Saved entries
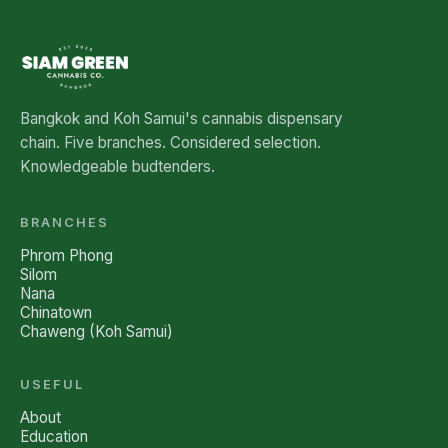
Bangkok and Koh Samui's cannabis dispensary
chain. Five branches. Considered selection.
Knowledgeable budtenders.
BRANCHES
Phrom Phong
Silom
Nana
Chinatown
Chaweng (Koh Samui)
USEFUL
About
Education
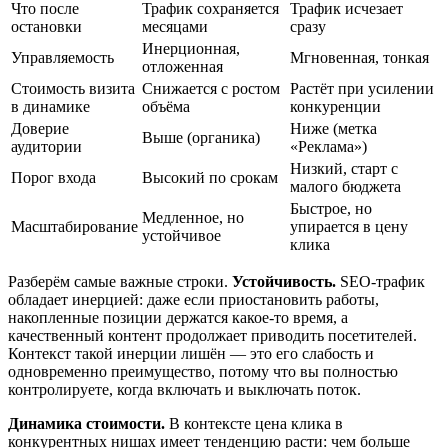
Что после
Трафик сохраняется
Трафик исчезает
остановки
месяцами
сразу
Инерционная,
Управляемость
Мгновенная, тонкая
отложенная
Стоимость визита
Снижается с ростом
Растёт при усилении
в динамике
объёма
конкуренции
Доверие
Ниже (метка
Выше (органика)
аудитории
«Реклама»)
Низкий, старт с
Порог входа
Высокий по срокам
малого бюджета
Быстрое, но
Медленное, но
Масштабирование
упирается в цену
устойчивое
клика
Разберём самые важные строки.
Устойчивость.
SEO-трафик
обладает инерцией: даже если приостановить работы,
накопленные позиции держатся какое-то время, а
качественный контент продолжает приводить посетителей.
Контекст такой инерции лишён — это его слабость и
одновременно преимущество, потому что вы полностью
контролируете, когда включать и выключать поток.
Динамика стоимости.
В контексте цена клика в
конкурентных нишах имеет тенденцию расти: чем больше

Problem statement: Go through the entries. Report every line that contains the word "Samui".

Task output:
Bangkok and Koh Samui's cannabis dispensary
Chaweng (Koh Samui)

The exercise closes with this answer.